25
Dan dada ibu bernyanyi, sekian purnama, anak lelakinya telah merajut kepingan bakti. Dan dada ibu bersyukur, sekian purnama, anak lelakinya telah sanggup merawat sabar
DAHULU, cintanya terhadap Danum seanggun mentari pagi—setidaknya bagi Mantikei—tetapi sore itu sisi kebinatangannya seolah datang menjelma. Di dalam separuh sadarnya selepas menenggak anggur merah, Mantikei hampir saja menindih tubuh Danum yang geletak tak berdaya.
Kala itu, dengan tangan gemetar, ia sudah berhasil membuka kancing baju bagian atas. Dada Danum tampak membukit dan sungguh memanjakan matanya. Mantikei menelan ludah sesaat, lalu bergerak hendak mencium bibir wanita itu. Akan tetapi, seketika ia tersentak saat terdengar suara auman yang menggelegar.
“Seorang anak ingin mengikuti jejak ayahnya. Sungguh memalukan!” Suara nan parau kemudian terdengar di telinga Mantikei. Namun, ia tak melihat siapa sosok yang telah berseru itu. Mantikei berdiri, lalu berteriak, “Ka-kau siapa? Keluarlah cepat!”
“Sungguh tak tahu diri. Kau pengecut seperti ayahmu!” Suara itu terdengar bergaung dari pucuk pohon yang jauh.
“Keluarlah! Kenapa berani-beraninya menghina ayahku?” Ada sedikit gentar di hati Mantikei saat mengatakan itu. Terang saja, suara tawa itu cukup memekakkan telinga, meskipun orang yang melantangkannya tiada tampak dan seperti berada di kejauhan.
“Dasar pengecut! Katanya cinta mati, tapi mau jadi pemerkosa!”
“Apa, jangan sok tahu! Ayo keluar, tampakkan dirimu!” Mantikei memegang hulu mandaunya, berdiri tegak menghadap ke asal suara.
“Kau keluar dari garba ibumu, harusnya kau bisa menghargai wanita! Apalagi wanita itu adalah orang yang kau cinta. Bodoh sekali kau!”
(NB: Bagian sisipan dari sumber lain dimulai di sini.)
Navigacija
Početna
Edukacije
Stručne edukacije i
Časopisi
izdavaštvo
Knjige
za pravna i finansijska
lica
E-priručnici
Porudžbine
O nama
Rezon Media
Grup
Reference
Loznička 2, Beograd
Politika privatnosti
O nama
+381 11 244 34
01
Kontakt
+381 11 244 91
Mendengarnya Mantikei jadi tertegun sejenak. Siapa pun sosok yang berbicara dari jauh itu, perkataannya adalah benar. Ia lalu mengira sosok itu adalah penjelmaan roh leluhur yang datang dengan maksud hendak menegurnya. Tapi, roh siapa?
Mantikei berdiri kaku. Angin bukit membuat daun-daun luruh. Ketika satu daun kering jatuh di atas kepalanya, ia sibuk merenungi kesilapan. Dan, suara roh leluhur itu tak terdengar lagi saat lelaki itu memandang nanar ke arah Danum yang masih tak sadarkan diri.
*
Bulan samar-samar menggantung di atas bukit. Gema suara binatang malam terdengar bersahutan kala Mantikei duduk di teras rumahnya. Ada rasa sesal yang tertanam di hati lelaki itu, sesal yang teramat dalam, sesal akan cinta kasihnya kepada Danum yang hampir saja ternodai oleh nafsu yang jahil.
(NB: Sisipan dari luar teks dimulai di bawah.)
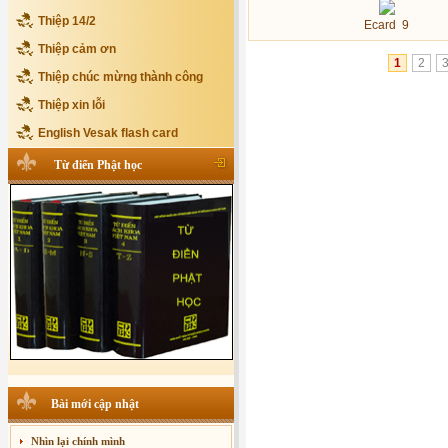
Thiệp 14/2
Ecard 9
Thiệp cảm ơn
1
2
Thiệp chúc mừng thành công
Thiệp xin lỗi
English Vesak flash card
Từ điển Phật học
Bài mới cập nhật
Nhìn lại chính mình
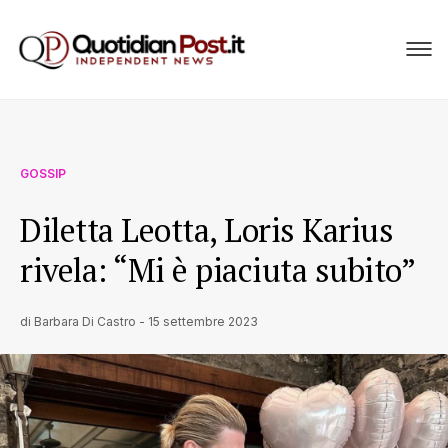
GOSSIP
Diletta Leotta, Loris Karius
rivela: “Mi è piaciuta subito”
di
Barbara Di Castro
-
15 settembre 2023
Di tengah kesunyian, lelaki itu semakin dalam merenung. Ia coba menyusun kembali puzzle-puzzle yang terserak. Ia renungi segala ketololannya selama ini. Ia sesali kejahatannya kepada Harati. Ia pikirkan tentang takdir cinta yang jelas-jelas sudah ketentuan dari Hyang Diwata—tak bisa dilawan.
Mantikei sungguh tidak ingin seperti ayahnya. Tadi siang, ibunya telah bercerita kalau ternyata ayahnya adalah mata keranjang dan kurang bertanggung jawab sebagai seorang lelaki.